The pictures do not go in the copy. Reproduce the rest of the entries exactly.

Data for the task:
[Start of Attachment]
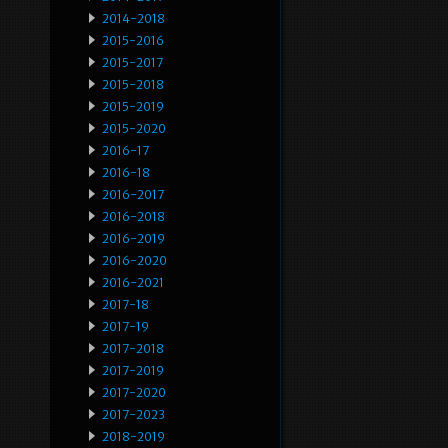
2014-2018
2015-2016
2015-2017
2015-2018
2015-2019
2015-2020
2016-17
2016-18
2016-2017
2016-2018
2016-2019
2016-2020
2016-2021
2017-18
2017-19
2017-2018
2017-2019
2017-2020
2017-2023
2018-2019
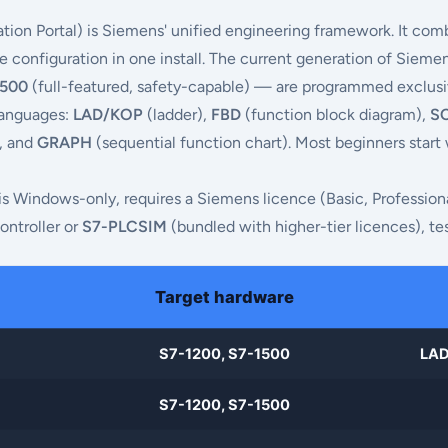
tion Portal) is Siemens' unified engineering framework. It co
configuration in one install. The current generation of Sieme
1500
(full-featured, safety-capable) — are programmed exclusive
 languages:
LAD/KOP
(ladder),
FBD
(function block diagram),
S
), and
GRAPH
(sequential function chart). Most beginners start
l is Windows-only, requires a Siemens licence (Basic, Profession
ontroller or
S7-PLCSIM
(bundled with higher-tier licences), tes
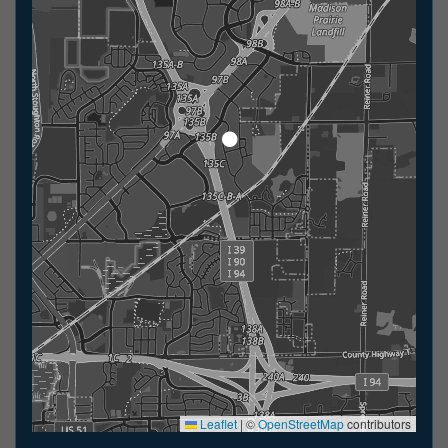
Leaflet
|
©
OpenStreetMap
contributors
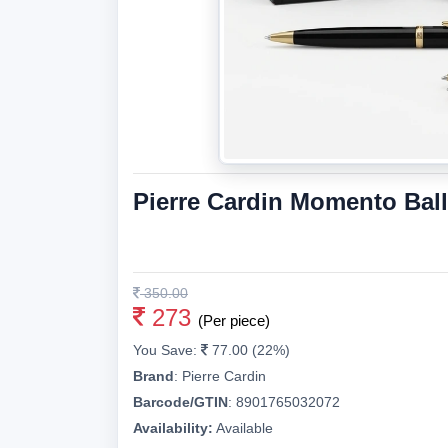
Pierre Cardin Momento Bal
350.00
273
(Per piece)
You Save:
77.00 (22%)
Brand
:
Pierre Cardin
Barcode/GTIN
:
8901765032072
Availability:
Available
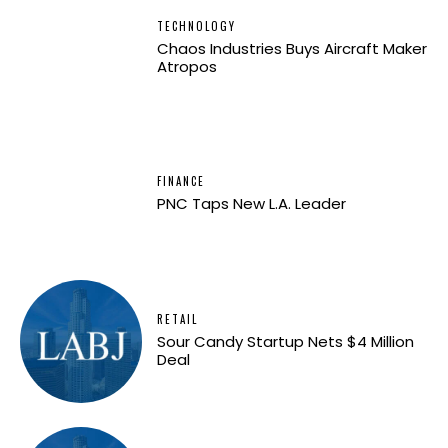
TECHNOLOGY
Chaos Industries Buys Aircraft Maker
Atropos
FINANCE
PNC Taps New L.A. Leader
RETAIL
Sour Candy Startup Nets $4 Million
Deal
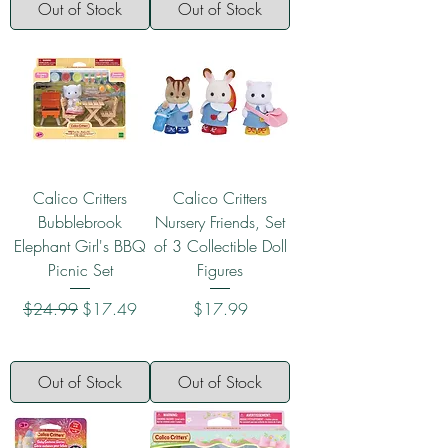
Out of Stock
Out of Stock
Calico Critters
Calico Critters
Bubblebrook
Nursery Friends, Set
Elephant Girl's BBQ
of 3 Collectible Doll
Picnic Set
Figures
Regular Price
Sale Price
Price
$24.99
$17.49
$17.99
Out of Stock
Out of Stock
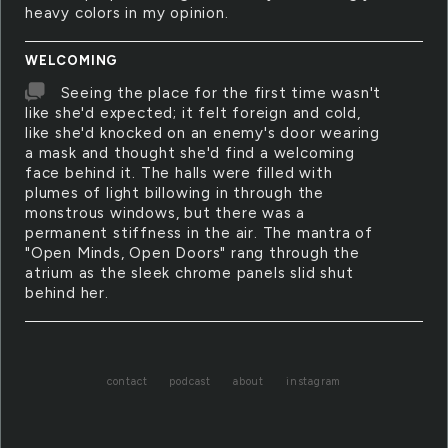
heavy colors in my opinion.
WELCOMING
Seeing the place for the first time wasn't
like she'd expected; it felt foreign and cold,
like she'd knocked on an enemy's door wearing
a mask and thought she'd find a welcoming
face behind it. The halls were filled with
plumes of light billowing in through the
monstrous windows, but there was a
permanent stiffness in the air. The mantra of
"Open Minds, Open Doors" rang through the
atrium as the sleek chrome panels slid shut
behind her.
contact
podcast
about
instagram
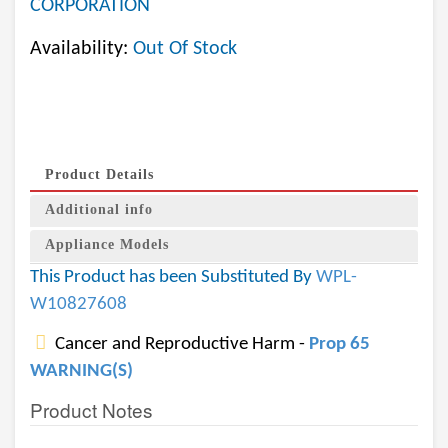
CORPORATION
Availability:
Out Of Stock
Product Details
Additional info
Appliance Models
This Product has been Substituted By
WPL-
W10827608
Cancer and Reproductive Harm -
Prop 65
WARNING(S)
Product Notes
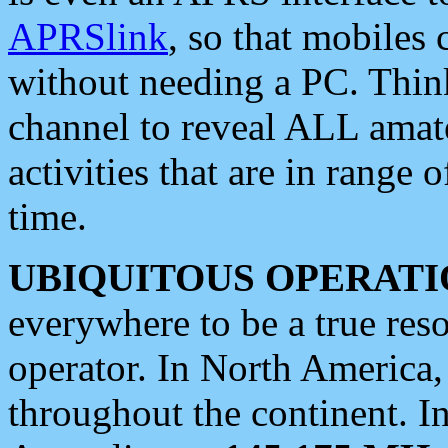
APRSlink
, so that mobiles
without needing a PC. Thin
channel to reveal ALL amate
activities that are in range o
time.
UBIQUITOUS OPERATI
everywhere to be a true res
operator. In North America
throughout the continent. I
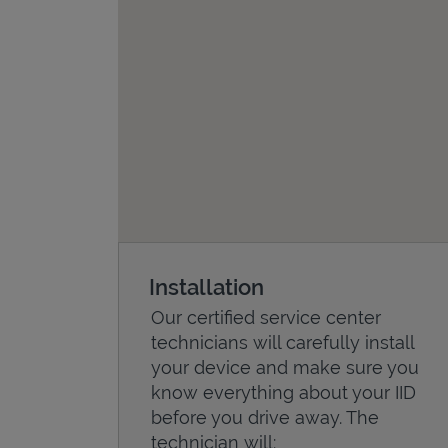
Installation
Our certified service center
technicians will carefully install
your device and make sure you
know everything about your IID
before you drive away. The
technician will:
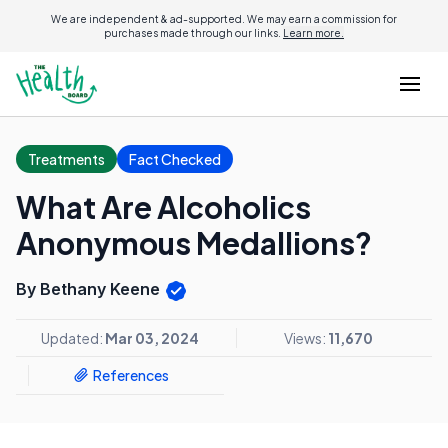
We are independent & ad-supported. We may earn a commission for
purchases made through our links.
Learn more.
Treatments
Fact Checked
What Are Alcoholics
Anonymous Medallions?
By Bethany Keene
Updated:
Mar 03, 2024
Views:
11,670
References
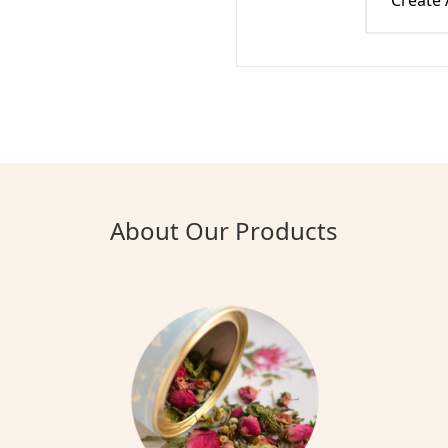
Create
About Our Products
[End of Attachment]
Expected answer:
2014-2018
2015-2016
2015-2017
2015-2018
2015-2019
2015-2020
2016-17
2016-18
2016-2017
2016-2018
2016-2019
2016-2020
2016-2021
2017-18
2017-19
2017-2018
2017-2019
2017-2020
2017-2023
2018-2019
tion Portal) is Siemens' unified engineering framework. It co
configuration in one install. The current generation of Sieme
1500
(full-featured, safety-capable) — are programmed exclusive
 languages:
LAD/KOP
(ladder),
FBD
(function block diagram),
S
), and
GRAPH
(sequential function chart). Most beginners start
l is Windows-only, requires a Siemens licence (Basic, Profession
ontroller or
S7-PLCSIM
(bundled with higher-tier licences), tes
Leaflet
|
©
OpenStreetMap
contributors
Pierre Cardin Momento Bal
350.00
273
(Per piece)
You Save:
77.00 (22%)
Brand
:
Pierre Cardin
Barcode/GTIN
:
8901765032072
Availability:
Available
TECHNOLOGY
Chaos Industries Buys Aircraft Maker
Atropos
FINANCE
PNC Taps New L.A. Leader
RETAIL
Sour Candy Startup Nets $4 Million
Deal
Out of Stock
Out of Stock
Calico Critters
Calico Critters
Bubblebrook
Nursery Friends, Set
Elephant Girl's BBQ
of 3 Collectible Doll
Picnic Set
Figures
Regular Price
Sale Price
Price
$24.99
$17.49
$17.99
Out of Stock
Out of Stock
heavy colors in my opinion.
WELCOMING
Seeing the place for the first time wasn't
like she'd expected; it felt foreign and cold,
like she'd knocked on an enemy's door wearing
a mask and thought she'd find a welcoming
face behind it. The halls were filled with
plumes of light billowing in through the
monstrous windows, but there was a
permanent stiffness in the air. The mantra of
"Open Minds, Open Doors" rang through the
atrium as the sleek chrome panels slid shut
behind her.
contact
podcast
about
instagram
CORPORATION
Availability:
Out Of Stock
Product Details
Additional info
Appliance Models
This Product has been Substituted By
WPL-
W10827608
Cancer and Reproductive Harm -
Prop 65
WARNING(S)
Product Notes
APRSlink
, so that mobiles
without needing a PC. Thin
channel to reveal ALL amate
activities that are in range o
time.
UBIQUITOUS OPERATI
everywhere to be a true res
operator. In North America
throughout the continent. I
Installation
Our certified service center
technicians will carefully install
your device and make sure you
know everything about your IID
before you drive away. The
technician will:
We are independent & ad-supported. We may earn a commission for
purchases made through our links.
Learn more.
Treatments
Fact Checked
What Are Alcoholics
Anonymous Medallions?
By Bethany Keene
Updated:
Mar 03, 2024
Views:
11,670
References
Create
About Our Products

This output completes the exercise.